### Aim of the task
When a line of the records below contains the string "эспрессо", copy that whole line.

### Saved data entries
⁂

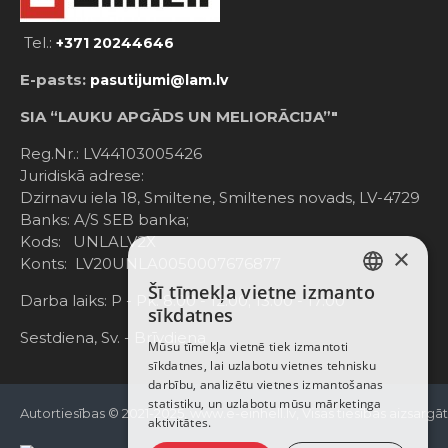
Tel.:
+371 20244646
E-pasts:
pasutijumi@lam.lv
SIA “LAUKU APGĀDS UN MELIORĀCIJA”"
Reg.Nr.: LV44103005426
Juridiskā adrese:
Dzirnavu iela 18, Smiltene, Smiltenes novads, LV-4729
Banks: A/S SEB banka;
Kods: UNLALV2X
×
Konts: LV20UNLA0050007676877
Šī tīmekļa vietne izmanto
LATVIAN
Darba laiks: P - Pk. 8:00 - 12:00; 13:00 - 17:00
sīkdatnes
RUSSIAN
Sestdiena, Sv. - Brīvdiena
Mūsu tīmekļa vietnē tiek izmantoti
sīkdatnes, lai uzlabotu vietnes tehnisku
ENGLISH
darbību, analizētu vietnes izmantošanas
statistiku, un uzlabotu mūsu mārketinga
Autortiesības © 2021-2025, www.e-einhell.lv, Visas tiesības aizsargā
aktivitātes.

⁂

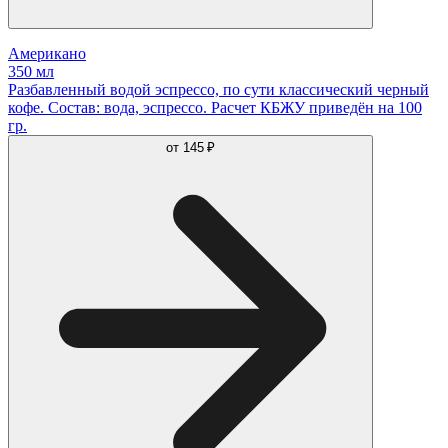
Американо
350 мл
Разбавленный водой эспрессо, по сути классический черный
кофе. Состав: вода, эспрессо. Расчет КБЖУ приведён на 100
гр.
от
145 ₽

⁂

### Result for this task
Разбавленный водой эспрессо, по сути классический черный
кофе. Состав: вода, эспрессо. Расчет КБЖУ приведён на 100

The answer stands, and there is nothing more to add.